STEAM pathways to AI literacy in schools
Gala Niri from the Digital Transformation in Learning program is looking at how pupils gain AI literacy. A review of 39 studies shows rapid growth since 2021, mostly in middle and high schools. Most work builds technical skills such as AI concepts, computational thinking, data literacy, with less emphasis on ethics, creative futures, managing AI, and design. The authors propose a refreshed framework and call for earlier, more balanced learning across subjects, not just tech. They recommend tasks that combine technical fluency with ethics, collaboration with AI, and iterative design.
AI peer support for computational thinking in university
Saba Soleimani from the Digital Transformation in Learning program looks into the building of an AI peer agent to help with decomposition, abstraction, logical reasoning, and algorithm design. Early pilots show that clear task framing and manageable cognitive load are crucial for engagement, leading to refined task sets. The full study will measure performance, perceptions (e.g., trust, social presence), and interaction patterns to guide how to integrate AI peers into CT (Computational Thinking) learning.
Caring with conversation in dementia
Ralf Vetter from the Human Computer Interaction Research Group researches on AI assisted caring robots for people with dementia. Over six months, a conversational agent housed in a push‑button phone was co‑designed with people living with dementia, families, and care workers. The work shows how data, prompts, relatives’ perspectives, and device qualities shape care interactions, supporting recognition and validation, while also revealing breakdowns. It argues for care‑centred, situated design that examines how technology helps sustain personhood. The study highlights how specific design choices affect lived experiences in dementia care.
Educators’ roles in an AI‑rich university
Adrijana Krebs from the Digital Transformation in Learning program focuses on interviews with educators, students, and learning experts that show technology reshapes, not replaces, teaching. Human interaction, judgment, and context stay central. Participants value personalization and relational engagement and call for ongoing development in pedagogy and critical digital competence to integrate technology responsibly. Future phases will examine how relationships, emotions, and institutional conditions shape professional identities in AI‑rich settings.

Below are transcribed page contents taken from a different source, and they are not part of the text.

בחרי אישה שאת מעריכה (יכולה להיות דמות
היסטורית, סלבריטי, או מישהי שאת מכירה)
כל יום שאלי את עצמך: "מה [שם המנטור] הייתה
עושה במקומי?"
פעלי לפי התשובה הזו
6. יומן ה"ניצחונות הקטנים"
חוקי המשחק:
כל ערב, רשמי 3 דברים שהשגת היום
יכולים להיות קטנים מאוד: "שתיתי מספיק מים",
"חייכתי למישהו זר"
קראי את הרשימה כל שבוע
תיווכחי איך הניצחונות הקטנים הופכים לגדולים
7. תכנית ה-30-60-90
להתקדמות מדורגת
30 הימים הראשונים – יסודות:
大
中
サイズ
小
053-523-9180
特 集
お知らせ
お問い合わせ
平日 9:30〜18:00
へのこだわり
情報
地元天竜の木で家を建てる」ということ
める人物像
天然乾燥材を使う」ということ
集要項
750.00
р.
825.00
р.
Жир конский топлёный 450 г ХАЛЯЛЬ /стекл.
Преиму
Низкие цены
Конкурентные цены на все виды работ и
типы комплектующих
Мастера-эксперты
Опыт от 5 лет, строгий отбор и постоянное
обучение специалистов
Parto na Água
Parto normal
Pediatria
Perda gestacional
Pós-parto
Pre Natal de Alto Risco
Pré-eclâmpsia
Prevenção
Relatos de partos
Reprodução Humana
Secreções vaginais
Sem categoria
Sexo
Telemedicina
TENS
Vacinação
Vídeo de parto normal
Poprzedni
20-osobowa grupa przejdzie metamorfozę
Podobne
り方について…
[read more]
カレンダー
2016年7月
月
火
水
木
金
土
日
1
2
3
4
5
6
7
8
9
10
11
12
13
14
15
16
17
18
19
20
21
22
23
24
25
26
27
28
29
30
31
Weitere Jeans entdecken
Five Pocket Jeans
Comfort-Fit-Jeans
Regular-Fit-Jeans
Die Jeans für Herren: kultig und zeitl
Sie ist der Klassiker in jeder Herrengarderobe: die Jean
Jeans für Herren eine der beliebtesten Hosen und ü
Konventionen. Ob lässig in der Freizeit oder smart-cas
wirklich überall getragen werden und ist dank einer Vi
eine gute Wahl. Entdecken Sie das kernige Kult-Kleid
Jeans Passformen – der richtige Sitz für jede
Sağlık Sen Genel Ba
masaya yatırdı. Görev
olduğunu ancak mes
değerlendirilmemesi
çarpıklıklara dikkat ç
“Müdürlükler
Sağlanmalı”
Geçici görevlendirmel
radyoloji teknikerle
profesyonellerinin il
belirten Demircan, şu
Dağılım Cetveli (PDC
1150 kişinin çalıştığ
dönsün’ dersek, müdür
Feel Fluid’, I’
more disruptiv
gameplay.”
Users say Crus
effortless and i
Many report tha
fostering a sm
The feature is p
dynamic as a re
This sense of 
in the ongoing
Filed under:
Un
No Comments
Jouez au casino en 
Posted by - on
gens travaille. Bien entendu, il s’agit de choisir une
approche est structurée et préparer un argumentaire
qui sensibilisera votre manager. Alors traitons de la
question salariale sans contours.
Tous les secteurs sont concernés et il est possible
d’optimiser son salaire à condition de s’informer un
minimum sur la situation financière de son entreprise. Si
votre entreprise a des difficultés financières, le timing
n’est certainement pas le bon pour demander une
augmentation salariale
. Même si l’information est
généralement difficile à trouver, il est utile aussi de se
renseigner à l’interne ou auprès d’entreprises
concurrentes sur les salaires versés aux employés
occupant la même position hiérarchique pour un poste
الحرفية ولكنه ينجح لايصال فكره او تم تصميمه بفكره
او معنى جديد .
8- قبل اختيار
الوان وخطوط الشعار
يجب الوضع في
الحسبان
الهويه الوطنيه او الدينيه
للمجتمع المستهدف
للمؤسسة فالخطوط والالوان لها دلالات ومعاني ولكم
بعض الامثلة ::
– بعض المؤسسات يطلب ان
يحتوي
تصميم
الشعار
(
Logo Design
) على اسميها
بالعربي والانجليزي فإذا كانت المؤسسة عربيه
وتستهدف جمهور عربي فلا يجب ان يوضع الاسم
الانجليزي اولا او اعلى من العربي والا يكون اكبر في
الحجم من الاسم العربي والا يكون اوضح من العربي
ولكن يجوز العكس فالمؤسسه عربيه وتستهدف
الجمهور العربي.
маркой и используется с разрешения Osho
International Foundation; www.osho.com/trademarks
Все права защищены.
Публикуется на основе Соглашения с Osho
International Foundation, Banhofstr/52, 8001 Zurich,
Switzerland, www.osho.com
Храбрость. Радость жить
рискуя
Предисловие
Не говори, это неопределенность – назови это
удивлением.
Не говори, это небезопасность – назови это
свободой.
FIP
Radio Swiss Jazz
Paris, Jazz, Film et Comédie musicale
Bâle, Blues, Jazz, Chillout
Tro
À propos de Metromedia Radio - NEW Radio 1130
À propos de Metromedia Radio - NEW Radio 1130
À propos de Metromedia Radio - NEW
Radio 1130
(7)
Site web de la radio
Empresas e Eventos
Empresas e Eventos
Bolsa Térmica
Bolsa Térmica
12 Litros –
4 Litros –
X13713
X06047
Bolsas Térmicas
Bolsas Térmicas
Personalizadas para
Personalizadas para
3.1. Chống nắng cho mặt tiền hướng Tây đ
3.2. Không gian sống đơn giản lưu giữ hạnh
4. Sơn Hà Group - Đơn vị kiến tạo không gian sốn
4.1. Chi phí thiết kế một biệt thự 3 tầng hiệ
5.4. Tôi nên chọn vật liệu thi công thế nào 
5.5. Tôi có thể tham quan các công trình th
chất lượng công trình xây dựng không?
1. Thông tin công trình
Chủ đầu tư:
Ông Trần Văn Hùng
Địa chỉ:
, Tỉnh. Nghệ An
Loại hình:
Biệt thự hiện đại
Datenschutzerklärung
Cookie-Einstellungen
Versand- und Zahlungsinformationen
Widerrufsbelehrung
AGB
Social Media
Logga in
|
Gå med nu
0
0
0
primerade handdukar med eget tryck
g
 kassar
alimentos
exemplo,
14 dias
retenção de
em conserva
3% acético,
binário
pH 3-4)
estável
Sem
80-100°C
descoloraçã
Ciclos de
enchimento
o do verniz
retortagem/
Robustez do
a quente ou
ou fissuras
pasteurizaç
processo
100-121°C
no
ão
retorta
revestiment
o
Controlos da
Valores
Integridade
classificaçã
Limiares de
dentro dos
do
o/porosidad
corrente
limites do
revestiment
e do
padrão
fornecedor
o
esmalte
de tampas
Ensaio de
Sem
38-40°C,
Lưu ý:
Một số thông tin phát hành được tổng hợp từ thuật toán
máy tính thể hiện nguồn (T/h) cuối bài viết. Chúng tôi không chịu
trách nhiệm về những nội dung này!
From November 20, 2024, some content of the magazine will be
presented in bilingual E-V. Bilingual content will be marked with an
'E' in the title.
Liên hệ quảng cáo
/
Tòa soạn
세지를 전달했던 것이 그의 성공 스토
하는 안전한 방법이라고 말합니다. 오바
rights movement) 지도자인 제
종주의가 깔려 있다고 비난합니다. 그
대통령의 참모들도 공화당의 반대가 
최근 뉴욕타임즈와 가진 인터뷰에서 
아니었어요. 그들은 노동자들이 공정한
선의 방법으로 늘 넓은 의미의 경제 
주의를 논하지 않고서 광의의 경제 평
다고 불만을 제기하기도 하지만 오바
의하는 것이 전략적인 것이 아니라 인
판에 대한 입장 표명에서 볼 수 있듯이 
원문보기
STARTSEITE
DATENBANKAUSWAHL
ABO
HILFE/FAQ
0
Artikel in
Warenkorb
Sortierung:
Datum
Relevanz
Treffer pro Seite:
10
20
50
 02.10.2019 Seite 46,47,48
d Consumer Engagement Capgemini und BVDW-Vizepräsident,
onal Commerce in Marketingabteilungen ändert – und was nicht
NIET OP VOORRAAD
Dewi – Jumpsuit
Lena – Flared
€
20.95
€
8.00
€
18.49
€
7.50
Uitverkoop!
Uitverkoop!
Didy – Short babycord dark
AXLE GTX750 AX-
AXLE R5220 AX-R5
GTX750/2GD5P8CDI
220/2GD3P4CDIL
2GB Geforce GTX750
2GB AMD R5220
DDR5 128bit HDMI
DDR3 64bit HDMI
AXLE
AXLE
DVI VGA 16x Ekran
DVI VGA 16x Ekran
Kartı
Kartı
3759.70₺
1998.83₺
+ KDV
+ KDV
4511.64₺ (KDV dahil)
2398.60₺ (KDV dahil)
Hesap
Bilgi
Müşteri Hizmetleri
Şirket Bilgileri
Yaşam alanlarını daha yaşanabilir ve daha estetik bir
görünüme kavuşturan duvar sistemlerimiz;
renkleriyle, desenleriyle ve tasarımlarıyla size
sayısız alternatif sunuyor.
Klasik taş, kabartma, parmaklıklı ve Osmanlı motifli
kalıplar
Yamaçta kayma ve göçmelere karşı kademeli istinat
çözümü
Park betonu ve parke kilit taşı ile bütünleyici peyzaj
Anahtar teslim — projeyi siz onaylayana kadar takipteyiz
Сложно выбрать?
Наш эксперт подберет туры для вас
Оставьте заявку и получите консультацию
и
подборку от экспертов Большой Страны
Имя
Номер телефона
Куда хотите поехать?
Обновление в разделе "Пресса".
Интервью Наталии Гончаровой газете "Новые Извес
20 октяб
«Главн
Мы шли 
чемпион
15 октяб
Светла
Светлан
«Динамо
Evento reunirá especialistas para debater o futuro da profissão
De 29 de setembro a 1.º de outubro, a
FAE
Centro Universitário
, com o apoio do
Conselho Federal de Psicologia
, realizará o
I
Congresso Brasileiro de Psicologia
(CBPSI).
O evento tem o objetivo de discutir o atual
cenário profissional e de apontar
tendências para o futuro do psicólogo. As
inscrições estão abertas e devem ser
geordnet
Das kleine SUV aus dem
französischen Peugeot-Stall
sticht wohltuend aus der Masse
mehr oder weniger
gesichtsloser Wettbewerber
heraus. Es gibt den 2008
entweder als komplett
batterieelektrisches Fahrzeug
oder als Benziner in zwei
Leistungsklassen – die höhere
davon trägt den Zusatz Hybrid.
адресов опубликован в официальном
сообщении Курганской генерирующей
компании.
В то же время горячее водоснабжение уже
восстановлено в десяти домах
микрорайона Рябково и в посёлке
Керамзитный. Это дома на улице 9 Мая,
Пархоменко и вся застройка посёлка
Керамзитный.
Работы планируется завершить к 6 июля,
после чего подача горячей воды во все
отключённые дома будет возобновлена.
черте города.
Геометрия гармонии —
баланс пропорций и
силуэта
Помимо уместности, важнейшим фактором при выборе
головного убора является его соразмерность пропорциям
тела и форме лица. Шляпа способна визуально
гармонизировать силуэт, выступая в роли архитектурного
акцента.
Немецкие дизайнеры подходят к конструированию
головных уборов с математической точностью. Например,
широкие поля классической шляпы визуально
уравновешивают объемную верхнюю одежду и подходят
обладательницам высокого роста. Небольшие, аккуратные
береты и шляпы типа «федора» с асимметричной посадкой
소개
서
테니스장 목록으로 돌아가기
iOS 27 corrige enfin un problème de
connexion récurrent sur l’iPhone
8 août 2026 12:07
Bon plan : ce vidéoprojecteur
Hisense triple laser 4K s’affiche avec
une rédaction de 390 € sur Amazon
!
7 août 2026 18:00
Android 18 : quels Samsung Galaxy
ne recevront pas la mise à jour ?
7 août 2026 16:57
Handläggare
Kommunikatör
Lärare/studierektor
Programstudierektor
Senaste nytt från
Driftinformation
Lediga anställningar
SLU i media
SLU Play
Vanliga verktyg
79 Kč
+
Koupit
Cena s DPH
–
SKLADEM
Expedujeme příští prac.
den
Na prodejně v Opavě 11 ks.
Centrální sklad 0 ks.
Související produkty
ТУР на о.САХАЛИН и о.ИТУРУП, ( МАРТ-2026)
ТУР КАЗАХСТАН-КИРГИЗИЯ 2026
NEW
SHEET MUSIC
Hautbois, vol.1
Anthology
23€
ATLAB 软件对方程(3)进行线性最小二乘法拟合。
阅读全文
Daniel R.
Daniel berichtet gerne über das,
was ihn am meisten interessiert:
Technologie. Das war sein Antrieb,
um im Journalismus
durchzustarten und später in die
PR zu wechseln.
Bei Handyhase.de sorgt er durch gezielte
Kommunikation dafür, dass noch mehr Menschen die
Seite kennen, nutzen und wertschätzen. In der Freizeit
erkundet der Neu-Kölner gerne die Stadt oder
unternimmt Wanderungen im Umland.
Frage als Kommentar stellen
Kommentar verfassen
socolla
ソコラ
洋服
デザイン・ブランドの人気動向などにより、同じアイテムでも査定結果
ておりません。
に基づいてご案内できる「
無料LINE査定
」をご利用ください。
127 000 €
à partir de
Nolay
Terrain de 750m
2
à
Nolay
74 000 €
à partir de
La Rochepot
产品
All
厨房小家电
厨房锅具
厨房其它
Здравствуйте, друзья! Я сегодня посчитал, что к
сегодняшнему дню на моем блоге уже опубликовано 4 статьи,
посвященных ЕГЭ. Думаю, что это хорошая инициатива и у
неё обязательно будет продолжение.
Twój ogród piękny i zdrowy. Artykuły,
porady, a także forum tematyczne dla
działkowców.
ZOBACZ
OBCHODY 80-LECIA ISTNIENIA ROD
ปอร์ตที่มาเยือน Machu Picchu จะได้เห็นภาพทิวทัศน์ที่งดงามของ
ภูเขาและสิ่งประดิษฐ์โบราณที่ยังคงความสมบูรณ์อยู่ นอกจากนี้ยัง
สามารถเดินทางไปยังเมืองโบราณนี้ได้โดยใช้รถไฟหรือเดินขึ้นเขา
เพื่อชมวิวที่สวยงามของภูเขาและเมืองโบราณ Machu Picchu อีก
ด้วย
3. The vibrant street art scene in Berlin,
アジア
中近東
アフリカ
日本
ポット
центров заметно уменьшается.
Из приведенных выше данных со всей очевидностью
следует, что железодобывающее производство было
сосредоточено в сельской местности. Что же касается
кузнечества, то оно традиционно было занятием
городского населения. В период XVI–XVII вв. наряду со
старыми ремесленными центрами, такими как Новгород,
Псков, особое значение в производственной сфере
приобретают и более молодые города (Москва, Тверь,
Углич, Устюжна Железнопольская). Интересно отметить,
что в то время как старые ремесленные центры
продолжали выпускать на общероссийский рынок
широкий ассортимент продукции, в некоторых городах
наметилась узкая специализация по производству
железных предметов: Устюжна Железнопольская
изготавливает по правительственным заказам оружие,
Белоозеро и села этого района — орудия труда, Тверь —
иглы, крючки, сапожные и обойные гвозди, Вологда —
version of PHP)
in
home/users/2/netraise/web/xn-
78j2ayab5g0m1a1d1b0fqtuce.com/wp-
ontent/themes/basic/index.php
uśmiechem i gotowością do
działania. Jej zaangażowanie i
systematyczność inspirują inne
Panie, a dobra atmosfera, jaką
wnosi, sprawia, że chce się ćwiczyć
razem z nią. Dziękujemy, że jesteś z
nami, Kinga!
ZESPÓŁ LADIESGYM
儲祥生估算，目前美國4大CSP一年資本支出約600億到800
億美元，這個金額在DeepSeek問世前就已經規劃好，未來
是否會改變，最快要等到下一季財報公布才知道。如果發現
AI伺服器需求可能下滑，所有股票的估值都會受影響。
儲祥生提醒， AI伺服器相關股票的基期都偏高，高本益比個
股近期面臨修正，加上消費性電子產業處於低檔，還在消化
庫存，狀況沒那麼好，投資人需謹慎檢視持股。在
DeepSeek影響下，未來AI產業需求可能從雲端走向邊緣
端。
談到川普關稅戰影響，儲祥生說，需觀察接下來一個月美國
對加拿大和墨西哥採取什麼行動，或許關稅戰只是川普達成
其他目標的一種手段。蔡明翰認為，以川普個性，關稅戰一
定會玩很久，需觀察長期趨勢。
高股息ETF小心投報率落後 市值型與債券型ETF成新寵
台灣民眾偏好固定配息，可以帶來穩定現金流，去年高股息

AI as an augmentative partner: Turning research into real-world impact
Across projects, the common thread is practical, interpretable tools that support people, from cycling stress maps that result in safer infrastructure to autonomy-aware and hybrid decision frameworks in education, helping translate AI into real-world benefit. The students move toward context-aware systems that work with people, amplifying human judgment, safety, learning, and care. Overall, the Interdisciplinary Research Conference showed a coherent vision of AI as an augmentative partner: transparent, accountable, and tuned to human contexts.